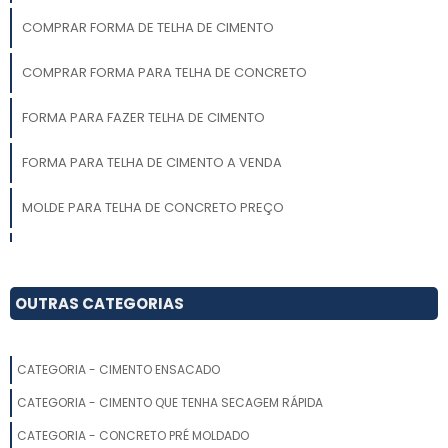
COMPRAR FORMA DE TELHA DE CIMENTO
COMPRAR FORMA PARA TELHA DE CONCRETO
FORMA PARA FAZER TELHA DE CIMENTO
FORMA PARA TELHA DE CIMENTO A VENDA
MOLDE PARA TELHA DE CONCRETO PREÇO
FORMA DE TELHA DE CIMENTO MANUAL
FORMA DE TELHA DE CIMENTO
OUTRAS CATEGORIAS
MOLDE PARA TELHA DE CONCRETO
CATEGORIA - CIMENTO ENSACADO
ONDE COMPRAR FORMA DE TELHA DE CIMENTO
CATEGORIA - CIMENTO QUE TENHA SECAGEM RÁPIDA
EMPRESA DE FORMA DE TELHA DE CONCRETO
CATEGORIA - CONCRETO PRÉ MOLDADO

---

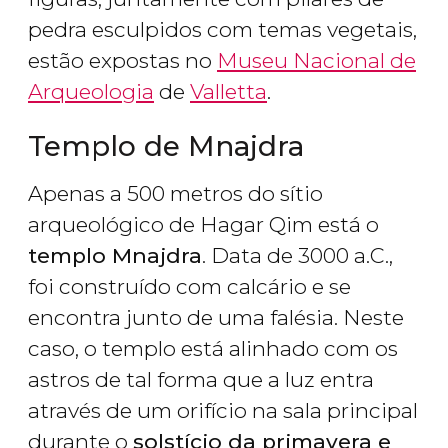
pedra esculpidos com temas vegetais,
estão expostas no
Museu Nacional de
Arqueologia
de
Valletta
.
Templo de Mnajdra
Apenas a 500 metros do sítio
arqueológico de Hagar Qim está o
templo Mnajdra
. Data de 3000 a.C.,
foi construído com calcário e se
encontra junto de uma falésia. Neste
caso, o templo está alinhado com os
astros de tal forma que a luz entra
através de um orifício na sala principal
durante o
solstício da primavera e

*Assignment*. Go back to the listing above. Copy word for word the lines from the one with "MOLDE PARA TELHA DE CONCRETO PREÇO" through the one with "CATEGORIA - CONCRETO PRÉ MOLDADO", and nothing more.

*Task result*.
MOLDE PARA TELHA DE CONCRETO PREÇO
FORMA DE TELHA DE CIMENTO MANUAL
FORMA DE TELHA DE CIMENTO
OUTRAS CATEGORIAS
MOLDE PARA TELHA DE CONCRETO
CATEGORIA - CIMENTO ENSACADO
ONDE COMPRAR FORMA DE TELHA DE CIMENTO
CATEGORIA - CIMENTO QUE TENHA SECAGEM RÁPIDA
EMPRESA DE FORMA DE TELHA DE CONCRETO
CATEGORIA - CONCRETO PRÉ MOLDADO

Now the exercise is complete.